Charles was a barrister's son from London. He was educated at Tonbridge School and Oxford. He worked at Manchester Grammar School for a couple of years and then became a barrister. In 1882 he sued the World magazine over an article which criticised him as over-litigious and called him an "ill-mannered, cross-grained splutterer". He lost the action.
In 1886 Charles introduced a Bill to prevent the sale of liquor to children but excluded Ireland under pressure from his Nationalist allies.
In 1886 Charles was re-elected as an official Liberal candidate.
In 1887 Charles challenged the appointment of Prince Louis of Battenberg as executive officer on the Dreadnought.
Charles was a supporter of Keir Hardie and in 1888 following Hardie's dismal showing in the West Lanarkshire by-election, he joined Hardie's Scottish Labour Party as an allied member.
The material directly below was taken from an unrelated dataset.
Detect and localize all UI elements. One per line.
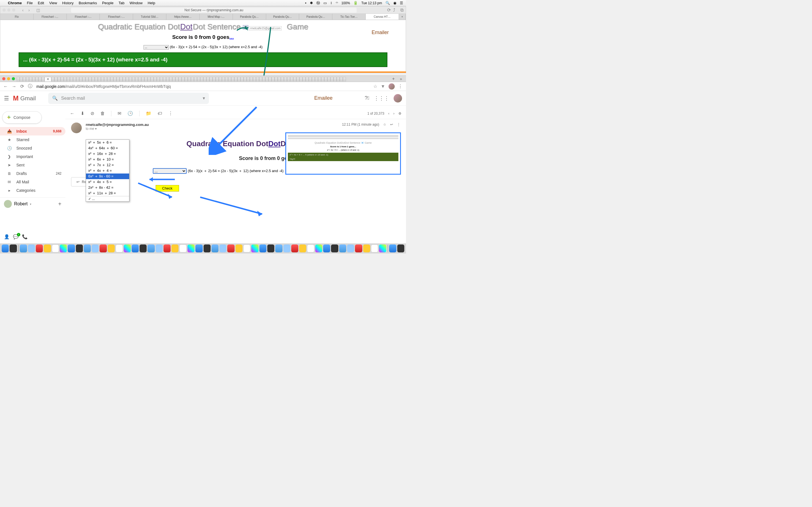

In 1889 he warned the Commons that the precarious living conditions of the working classes could lead to a revolution.
In 1889 Charles was arrested and imprisoned in Derry Gaol for three months for feeding evicted tenants in Donegal which was illegal under the 1887 Irish Coercion Act. He complained abut the insanitary conditions particularly the lice.
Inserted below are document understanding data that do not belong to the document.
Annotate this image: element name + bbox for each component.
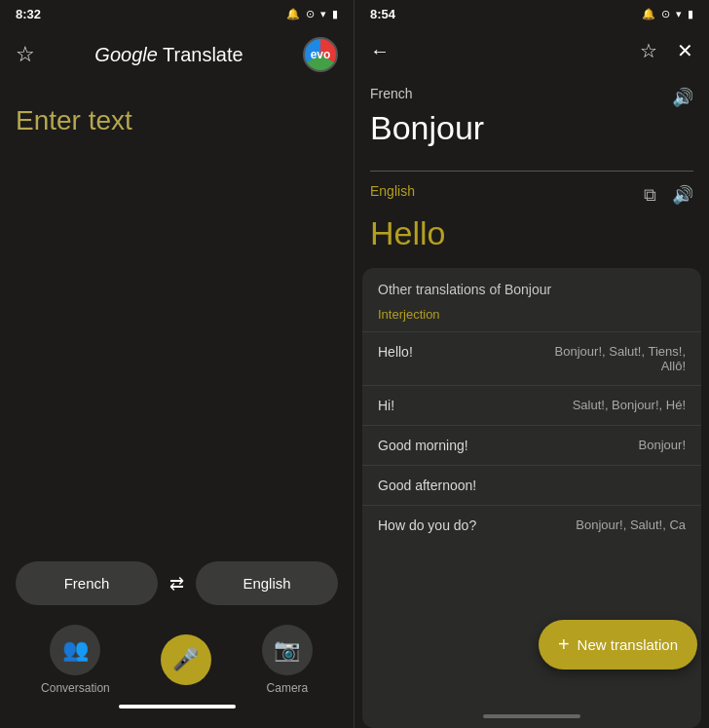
- new-translation-button[interactable]: + New translation: [539, 620, 697, 670]
- conversation-label: Conversation: [41, 681, 110, 695]
- fab-plus-icon: +: [558, 633, 570, 656]
- mic-icon: 🎤: [172, 647, 199, 672]
- bookmark-icon[interactable]: ☆: [640, 39, 657, 62]
- table-row: Good afternoon!: [362, 465, 701, 505]
- conversation-icon-wrap: 👥: [50, 625, 100, 675]
- target-action-icons: ⧉ 🔊: [644, 184, 693, 206]
- favorites-icon[interactable]: ☆: [16, 42, 35, 67]
- tr-source-3: Good afternoon!: [378, 478, 532, 493]
- left-top-bar: ☆ Google Translate evo: [0, 27, 354, 82]
- back-button[interactable]: ←: [370, 40, 390, 62]
- target-translation-area: English ⧉ 🔊 Hello: [354, 172, 709, 260]
- translate-word: Translate: [158, 44, 243, 65]
- right-home-indicator: [483, 714, 580, 718]
- action-row: 👥 Conversation 🎤 📷 Camera: [16, 625, 338, 695]
- table-row: Hello! Bonjour!, Salut!, Tiens!, Allô!: [362, 331, 701, 385]
- source-header-row: French 🔊: [370, 86, 693, 109]
- circle-icon: ⊙: [306, 8, 315, 20]
- table-row: How do you do? Bonjour!, Salut!, Ca: [362, 505, 701, 545]
- tr-targets-4: Bonjour!, Salut!, Ca: [532, 517, 686, 532]
- table-row: Good morning! Bonjour!: [362, 425, 701, 465]
- source-language-button[interactable]: French: [16, 561, 158, 605]
- category-label: Interjection: [362, 303, 701, 331]
- tr-targets-1: Salut!, Bonjour!, Hé!: [532, 398, 686, 412]
- tr-source-4: How do you do?: [378, 517, 532, 533]
- camera-label: Camera: [267, 681, 309, 695]
- target-text: Hello: [370, 214, 693, 252]
- right-status-icons: 🔔 ⊙ ▾ ▮: [642, 8, 693, 20]
- left-time: 8:32: [16, 7, 41, 21]
- tr-targets-2: Bonjour!: [532, 438, 686, 452]
- tr-source-1: Hi!: [378, 398, 532, 413]
- fab-label: New translation: [578, 636, 678, 653]
- google-word: Google: [94, 44, 158, 65]
- left-status-bar: 8:32 🔔 ⊙ ▾ ▮: [0, 0, 354, 27]
- r-circle-icon: ⊙: [661, 8, 670, 20]
- swap-languages-icon[interactable]: ⇄: [166, 573, 188, 594]
- close-icon[interactable]: ✕: [677, 39, 693, 62]
- right-top-actions: ☆ ✕: [640, 39, 693, 62]
- copy-button[interactable]: ⧉: [644, 184, 656, 206]
- source-text: Bonjour: [370, 109, 693, 147]
- r-notification-icon: 🔔: [642, 8, 655, 20]
- bottom-controls: French ⇄ English 👥 Conversation 🎤 📷 C: [0, 550, 354, 728]
- camera-button[interactable]: 📷 Camera: [262, 625, 313, 695]
- source-language-label: French: [370, 86, 413, 101]
- tr-source-0: Hello!: [378, 344, 532, 360]
- right-status-bar: 8:54 🔔 ⊙ ▾ ▮: [354, 0, 709, 27]
- mic-icon-wrap: 🎤: [161, 634, 211, 685]
- conversation-button[interactable]: 👥 Conversation: [41, 625, 110, 695]
- camera-icon-wrap: 📷: [262, 625, 313, 675]
- right-panel: 8:54 🔔 ⊙ ▾ ▮ ← ☆ ✕ French 🔊 Bonjour Engl…: [354, 0, 709, 728]
- source-speak-button[interactable]: 🔊: [672, 87, 693, 108]
- language-row: French ⇄ English: [16, 561, 338, 605]
- left-status-icons: 🔔 ⊙ ▾ ▮: [286, 8, 338, 20]
- app-title: Google Translate: [94, 44, 243, 66]
- right-top-bar: ← ☆ ✕: [354, 27, 709, 74]
- right-time: 8:54: [370, 7, 395, 21]
- target-speak-button[interactable]: 🔊: [672, 184, 693, 206]
- left-panel: 8:32 🔔 ⊙ ▾ ▮ ☆ Google Translate evo Ente…: [0, 0, 354, 728]
- r-wifi-icon: ▾: [676, 8, 682, 20]
- target-header-row: English ⧉ 🔊: [370, 183, 693, 207]
- target-language-label: English: [370, 183, 415, 199]
- text-input-area[interactable]: Enter text: [0, 82, 354, 550]
- notification-icon: 🔔: [286, 8, 300, 20]
- avatar[interactable]: evo: [303, 37, 338, 72]
- battery-icon: ▮: [332, 8, 338, 20]
- enter-text-placeholder: Enter text: [16, 105, 132, 135]
- tr-targets-0: Bonjour!, Salut!, Tiens!, Allô!: [532, 344, 686, 373]
- target-language-button[interactable]: English: [196, 561, 338, 605]
- camera-icon: 📷: [274, 637, 300, 663]
- other-translations-header: Other translations of Bonjour: [362, 268, 701, 303]
- wifi-icon: ▾: [320, 8, 326, 20]
- tr-source-2: Good morning!: [378, 438, 532, 453]
- mic-button[interactable]: 🎤: [161, 634, 211, 685]
- table-row: Hi! Salut!, Bonjour!, Hé!: [362, 385, 701, 425]
- r-battery-icon: ▮: [688, 8, 693, 20]
- source-translation-area: French 🔊 Bonjour: [354, 74, 709, 171]
- home-indicator: [119, 705, 236, 709]
- conversation-icon: 👥: [62, 637, 89, 663]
Charles presented a Bill for universal suffrage in 1889.
Charles took up the cause of Cornish miners and became known as the "Miners' Friend".
Charles was a member of the Men's League for Women's Suffrage. He was married to the suffragist Florence Strauss.
Charles was defeated in 1895 and failed to get back in at St Helens in 1900 and Horncastle in 1910.
Charles visited Argentina in 1914.
He died of a stroke in 1919 aged 65.